Blog | Receivership
Why Receivership matters for Property Market Renewal
I began my surveying career in September 2016, just two and a half months after the Brexit referendum. The sector has since faced a stream of unpredictable events: the Covid-19 pandemic, conflict in Ukraine and the Middle East and last year’s change of government. With Labour preparing a late Budget for November, the only certainty is that instability continues to shape the market.
So, it is perhaps no surprise that having begun my career in receivership, I have not only been kept busy but have seen an uptick over the years. However, many lenders are holding off appointing receivers over their assets, hoping for a more stable selling environment. As a recent Financial Times article observes, falling commercial property valuations have triggered covenant pressures for borrowers, while lenders increasingly adopt ‘extend and pretend’ refinancing tactics to avoid crystallising losses.
With private capital now playing a far larger role in lending than it used to, and having less patience than institutional bodies, investors are starting to demand action. Pressure to deliver returns will push some lenders to recognise losses and move assets on. The next phase of adjustment is here.
Our receivership data shows this market shift. In 2024, we were appointed over 218 properties, almost one per working day. By the end of October 2025, that figure had risen nearly 50% to 297. Most of these appointments are still residential, but the commercial element has grown from 15% of our instructions last year to 29% this year.
The reasons for this are varied but interconnected. The most visible distress is in the office sector, particularly among secondary buildings. As leases approach breaks or expiries, tenants are regearing, downsizing or vacating. Landlords face difficult choices: invest heavily to reposition buildings for the post-Covid environment or wait for them
to become vacant and consider alternative uses.

Conversion to residential use might appear tempting, especially with permitted development rights offering a route through planning, but the reality is complex. Buildings with deep floorplates or poor natural light are challenging to reconfigure, while location plays a decisive role. Even when viable, developers need low gearing and patient finance, as lenders are wary of long phased disposals. Office-to-residential works only when the fundamentals align.
Other sectors are also showing strain. Owner-occupied industrial units face mounting cost pressures and off-pitch retail properties, some long vacant, are struggling to attract interest.
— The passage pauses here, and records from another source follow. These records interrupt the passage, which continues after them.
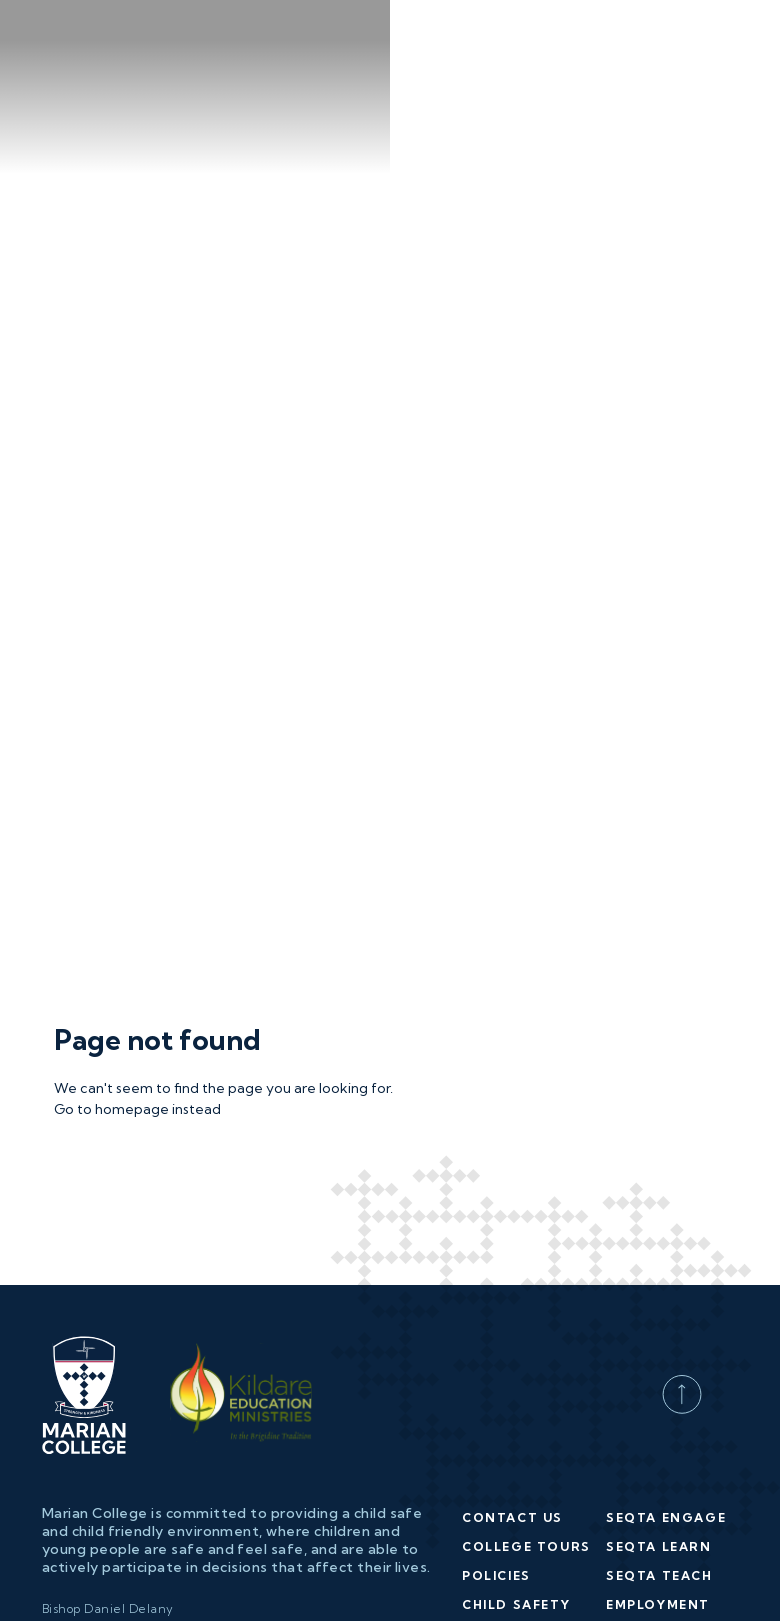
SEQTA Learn (659, 1473)
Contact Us (512, 1444)
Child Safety (516, 1531)
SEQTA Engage (666, 1444)
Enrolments (514, 1560)
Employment (658, 1531)
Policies (496, 1502)
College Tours (526, 1473)
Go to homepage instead (137, 1036)
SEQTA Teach (659, 1502)
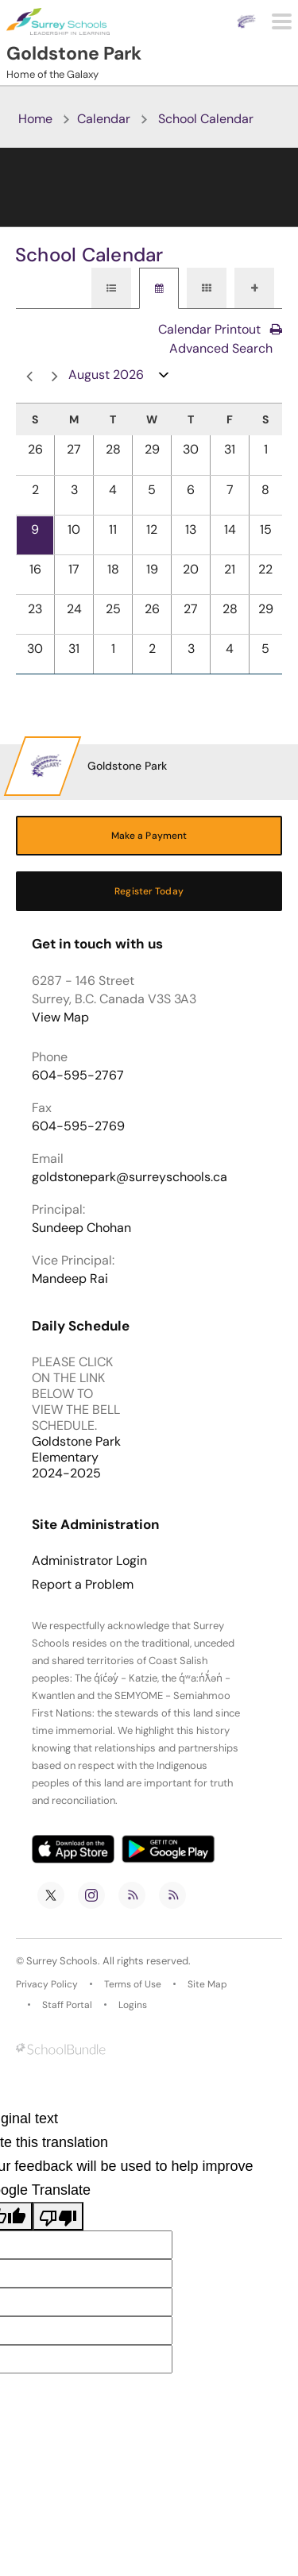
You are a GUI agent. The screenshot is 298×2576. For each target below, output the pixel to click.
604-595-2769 (78, 1126)
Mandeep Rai (70, 1278)
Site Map (207, 1984)
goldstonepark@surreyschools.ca (129, 1176)
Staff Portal (67, 2005)
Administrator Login (89, 1561)
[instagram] (91, 1895)
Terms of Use (132, 1984)
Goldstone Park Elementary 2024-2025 (76, 1457)
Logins (132, 2005)
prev (29, 377)
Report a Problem (83, 1585)
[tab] (111, 288)
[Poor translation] (58, 2216)
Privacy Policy (47, 1984)
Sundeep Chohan (81, 1227)
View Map (60, 1017)
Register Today (149, 891)
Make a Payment (149, 835)
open (164, 378)
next (55, 377)
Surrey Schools (62, 1961)
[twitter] (50, 1895)
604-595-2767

Rural holdings are affected by higher financing costs and regulatory change. More buy-to-let portfolios are also entering receivership, a sign that tighter margins, increased compliance demands and reduced tax efficiency are squeezing even experienced investors.
Despite the challenges, there are encouraging signs. The proportion of receivership assets sold has risen, reflecting buyer appetite for well-priced opportunities. Investors are now more discerning, but that discipline is healthy, showing a return to fundamentals such as location, specification and potential for value creation.
With interest rates stabilising and pricing rebased, conditions are emerging for strategic acquisitions. Investors with capital and conviction have a chance to invest in property with genuine asset management potential. Meanwhile, if government rhetoric on planning reform and housing delivery translates into meaningful action, it could help unlock development and underpin confidence.
Receivership is often viewed solely through the lens of distress, but it plays a vital role in renewal. By redistributing underperforming assets to those better placed to reposition them, it helps reset values and stimulate growth.
Uncertainty may still define the market, but for proactive lenders and opportunistic investors, this new phase could be the start of a healthier, more rational cycle.
Alexandra Ward is a senior associate (recoveries and receivership) at Allsop.